Summary

Completed
  • GraphLab is a graph-parallel distributed analytics engine designed for machine-learning and data-mining (MLDM) applications.
  • GraphLab programs are executed in two phases: the initialization phase and the execution phase.
  • Computation in GraphLab is performed via a user-defined Gather, Apply, Scatter (GAS) operation, which updates the values related to a vertex.
  • GraphLab differs from Pregel in that the computation model supports both synchronous and asynchronous computation.
  • GraphLab nodes are organized in a peer-to-peer fashion, although the first launched node is designated as the master engine and is used to monitor the system.
  • GraphLab supports tunable consistency under the full, edge, and vertex consistency models through the use of different engines, in the order of decreasing consistency and increased parallelism.

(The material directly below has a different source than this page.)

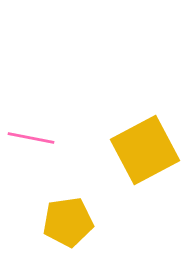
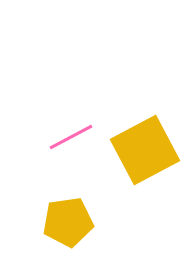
pink line: moved 40 px right, 1 px up; rotated 39 degrees counterclockwise
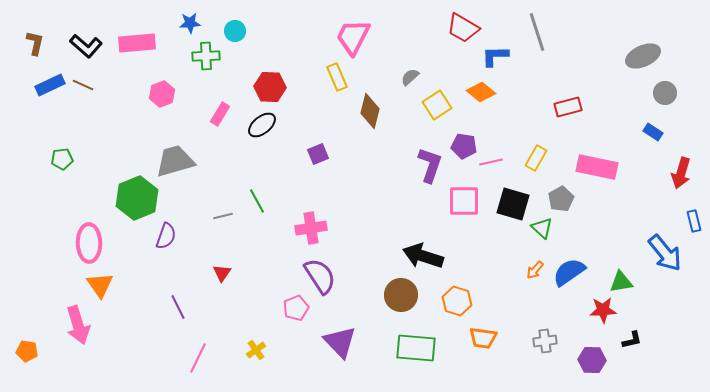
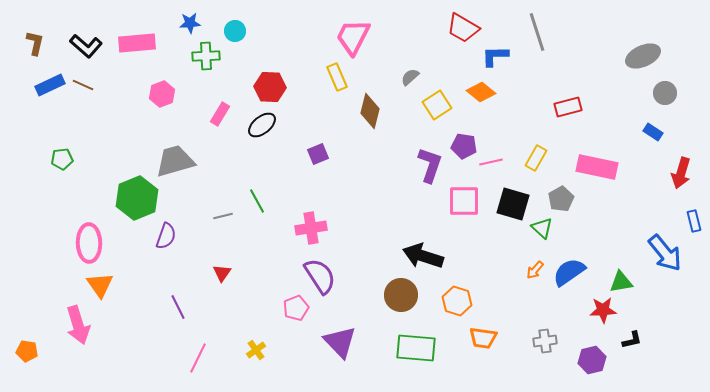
purple hexagon at (592, 360): rotated 16 degrees counterclockwise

  • GraphLab provides three engines: synchronous, asynchronous, and asynchronous-serializable.
  • To achieve fault tolerance, GraphLab suggests using synchronous and asynchronous distributed checkpointing.
  • MapReduce and Spark are regarded as a data-parallel engines, while GraphLab is characterized as a graph-parallel engine.
  • MapReduce suits more loosely connected/embarrassingly parallel applications, Spark suits iterative computations, and GraphLab suits more strongly connected applications that can be expressed in the graph abstraction.